Robust Standard Errors in R

August 8, 2016 AV 22 Comments

One can calculate robust standard errors in R in various ways. However, one can easily reach its limit when calculating robust standard errors in R, especially when you are new in R. It always bordered me that you can calculate robust standard errors so easily in STATA, but you needed ten lines of code to compute robust standard errors in R. I decided to solve the problem myself and modified the summary() function in R so that it replicates the simple way of STATA. I added the parameter robust to the summary() function that calculates robust standard errors if one sets the parameter to true. With the new summary() function you can get robust standard errors in your usual summary() output. All you need to do is to set the robust parameter to true:

summary(lm.object, robust=T)

Furthermore, I uploaded the function to a github.com repository. This makes it easy to load the function into your R session.

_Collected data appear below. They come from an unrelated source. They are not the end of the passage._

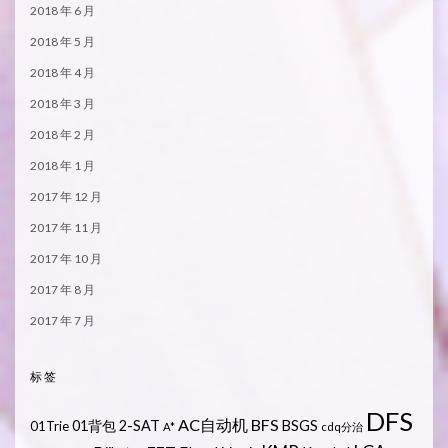
2018 年 6 月
2018 年 5 月
2018 年 4 月
2018 年 3 月
2018 年 2 月
2018 年 1 月
2017 年 12 月
2017 年 11 月
2017 年 10 月
2017 年 8 月
2017 年 7 月
标签
DFS
AC自动机
BFS
01背包
2-SAT
BSGS
01Trie
A*
cdq分治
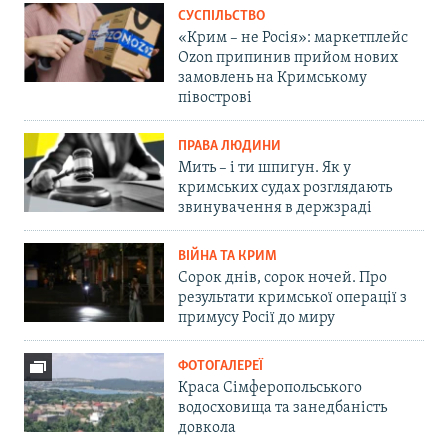
СУСПІЛЬСТВО
«Крим – не Росія»: маркетплейс
Ozon припинив прийом нових
замовлень на Кримському
півострові
ПРАВА ЛЮДИНИ
Мить – і ти шпигун. Як у
кримських судах розглядають
звинувачення в держзраді
ВІЙНА ТА КРИМ
Сорок днів, сорок ночей. Про
результати кримської операції з
примусу Росії до миру
ФОТОГАЛЕРЕЇ
Краса Сімферопольського
водосховища та занедбаність
довкола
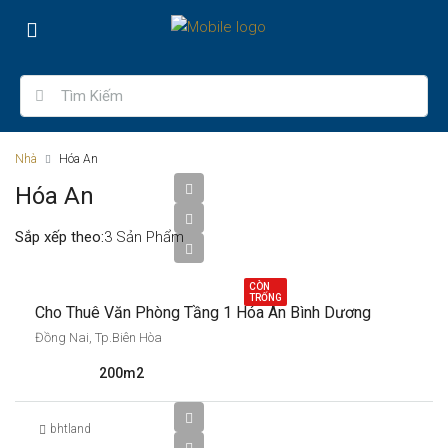
Nhà
Hóa An
Hóa An
Sắp xếp theo:
3 Sản Phẩm
5,000,000
CÒN
TRỐNG
Cho Thuê Văn Phòng Tầng 1 Hóa An Bình Dương
Đồng Nai, Tp.Biên Hòa
200m2
bhtland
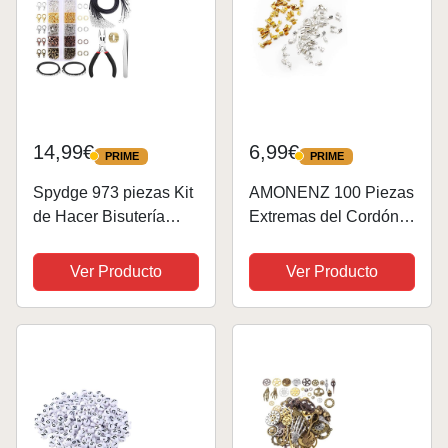
14,99€
6,99€
PRIME
PRIME
PRIME
PRIME
Spydge 973 piezas Kit
AMONENZ 100 Piezas
de Hacer Bisutería
Extremas del Cordón
Accesorios de Joyería
de Crimpado, Plegable
con 10 Línea de Cera
Tapas de Extremo,
Ver Producto
Ver Producto
Alicate Pinzas para
Tapas de Joyería para
DIY Hacer Joyas y
Cuero, Accesorios de
Reparación
Joyería para Pulseras
DIY,...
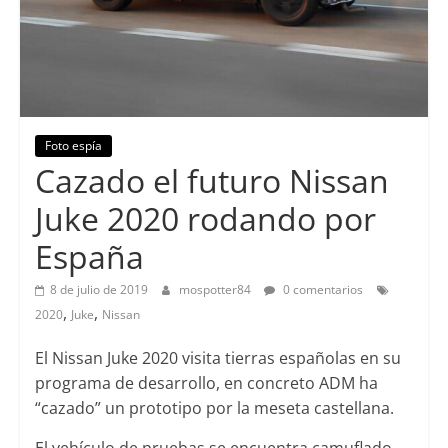
Foto espía
Cazado el futuro Nissan
Juke 2020 rodando por
España
8 de julio de 2019
mospotter84
0 comentarios
,
,
2020
Juke
Nissan
El Nissan Juke 2020 visita tierras españolas en su
programa de desarrollo, en concreto ADM ha
“cazado” un prototipo por la meseta castellana.
El vehículo de pruebas se encuentra camuflado,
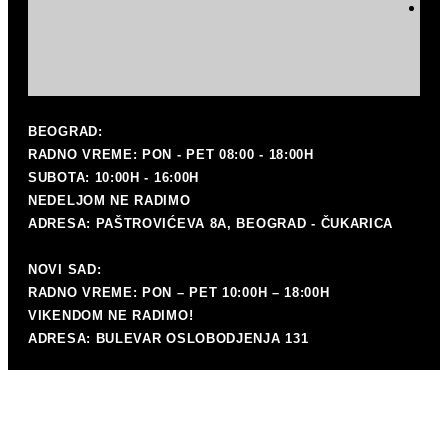
P
mat
BEOGRAD:
RADNO VREME: PON - PET 08:00 - 18:00H
SUBOTA: 10:00H - 16:00H
NEDELJOM NE RADIMO
ADRESA: PAŠTROVIĆEVA 8A, BEOGRAD - ČUKARICA
NOVI SAD:
RADNO VREME: PON – PET 10:00H – 18:00H
VIKENDOM NE RADIMO!
K
ADRESA: BULEVAR OSLOBODJENJA 131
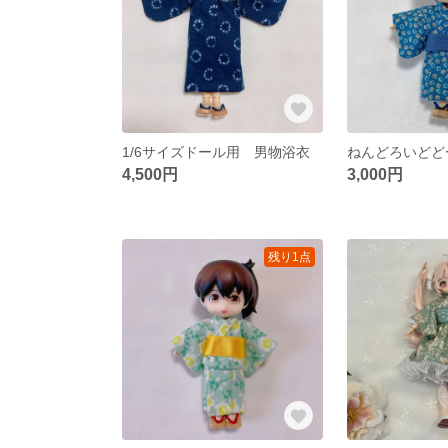
1/6サイズドール用 男物浴衣
4,500円
3,000円
残り1点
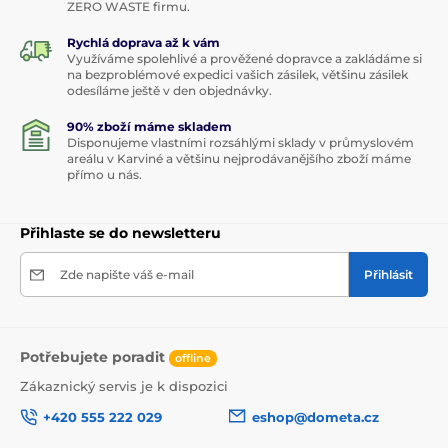
ZERO WASTE firmu.
Rychlá doprava až k vám
Využíváme spolehlivé a prověžené dopravce a zakládáme si
na bezproblémové expedici vašich zásilek, většinu zásilek
odesíláme ještě v den objednávky.
90% zboží máme skladem
Disponujeme vlastními rozsáhlými sklady v průmyslovém
areálu v Karviné a většinu nejprodávanějšího zboží máme
přímo u nás.
Přihlaste se do newsletteru
Zde napište váš e-mail
Přihlásit
Potřebujete poradit
offline
Zákaznický servis je k dispozici
+420 555 222 029
eshop@dometa.cz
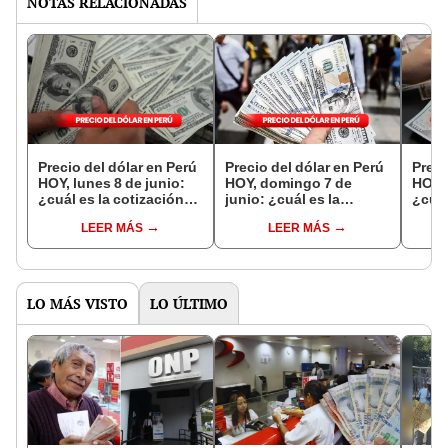
NOTAS RELACIONADAS
Precio del dólar en Perú
Precio del dólar en Perú
Preci
HOY, lunes 8 de junio:
HOY, domingo 7 de
HOY, 
¿cuál es la cotización
junio: ¿cuál es la
¿cuál
del tipo de cambio?
cotización del tipo de
del t
LEER MÁS
LEER MÁS
cambio tras el flash
electoral?
LO MÁS VISTO
LO ÚLTIMO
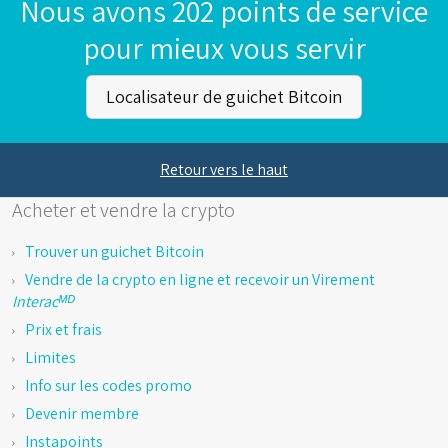
Nous avons 202 points de service
pour mieux vous servir
Localisateur de guichet Bitcoin
Retour vers le haut
Acheter et vendre la crypto
Trouver un guichet Bitcoin
Vendre de la crypto en ligne et recevoir un Virement
Interacᴹᴰ
Prix et frais
Limites
Info sur les codes promo
Devenir membre
Instapoints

The following lines of code import the function into your R session. You can also download the function directly from this post yourself.

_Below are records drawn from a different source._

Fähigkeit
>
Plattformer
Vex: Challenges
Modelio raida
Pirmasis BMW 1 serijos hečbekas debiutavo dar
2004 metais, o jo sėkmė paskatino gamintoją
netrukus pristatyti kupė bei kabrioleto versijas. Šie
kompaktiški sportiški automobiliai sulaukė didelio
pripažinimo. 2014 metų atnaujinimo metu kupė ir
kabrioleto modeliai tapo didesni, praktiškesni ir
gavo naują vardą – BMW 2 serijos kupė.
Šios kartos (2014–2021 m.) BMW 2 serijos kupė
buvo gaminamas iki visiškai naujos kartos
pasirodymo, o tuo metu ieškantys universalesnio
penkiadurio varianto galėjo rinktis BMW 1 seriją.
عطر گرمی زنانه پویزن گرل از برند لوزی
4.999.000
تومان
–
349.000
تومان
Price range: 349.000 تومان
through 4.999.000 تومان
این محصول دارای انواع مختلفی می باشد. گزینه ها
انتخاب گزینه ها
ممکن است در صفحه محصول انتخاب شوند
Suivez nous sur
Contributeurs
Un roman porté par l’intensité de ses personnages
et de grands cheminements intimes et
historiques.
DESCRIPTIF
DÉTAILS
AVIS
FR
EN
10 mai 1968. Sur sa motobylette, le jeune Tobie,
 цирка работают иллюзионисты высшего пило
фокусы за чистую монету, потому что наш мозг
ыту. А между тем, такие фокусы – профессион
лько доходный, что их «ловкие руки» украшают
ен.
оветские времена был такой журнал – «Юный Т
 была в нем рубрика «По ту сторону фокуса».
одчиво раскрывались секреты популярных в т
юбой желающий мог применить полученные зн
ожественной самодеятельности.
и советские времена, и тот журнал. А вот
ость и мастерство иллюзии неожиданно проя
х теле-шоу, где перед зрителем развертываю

# load necessary packages for importing the function
library(RCurl)

# import the function from repository
url_robust <- "https://raw.githubusercontent.com/IsidoreBeautrelet/economictheoryblog/master/robust_summary.R"
eval(parse(text = getURL(url_robust, ssl.verifypeer = FALSE)),
     envir=.GlobalEnv)

I prepared a working example that carries out an OLS estimate in R, loads the function to compute robust standard errors and shows to apply it. You find the code below.

# start with an empty workspace
rm(list=ls())

# load necessary packages for importing the function
library(RCurl)
# load necessary packages for the example
library(gdata) 
library(zoo)

# import the function
url_robust <- "https://raw.githubusercontent.com/IsidoreBeautrelet/economictheoryblog/master/robust_summary.R"
eval(parse(text = getURL(url_robust, ssl.verifypeer = FALSE)),
     envir=.GlobalEnv)


# download data set for example
url_data <- "https://economictheoryblog.com/wp-content/uploads/2016/08/data.xlsx"
data <- read.xls(gsub("s:",":",url_data))


# estimate simple linear model
reg <- lm(weight ~ lag_calories+lag_cycling+
            I(lag_calories*lag_cycling), 
          data=data)

# use new summary function
summary(reg)
summary(reg,robust = T)

# strangely enough we get a case in which 
# robust standard errors a smaller than 
# conventional standard errors

One can also easily include the obtained robust standard errors in stargazer and create perfectly formatted tex or html tables. This post describes how one can achieve it.

22 thoughts on “Robust Standard Errors in R”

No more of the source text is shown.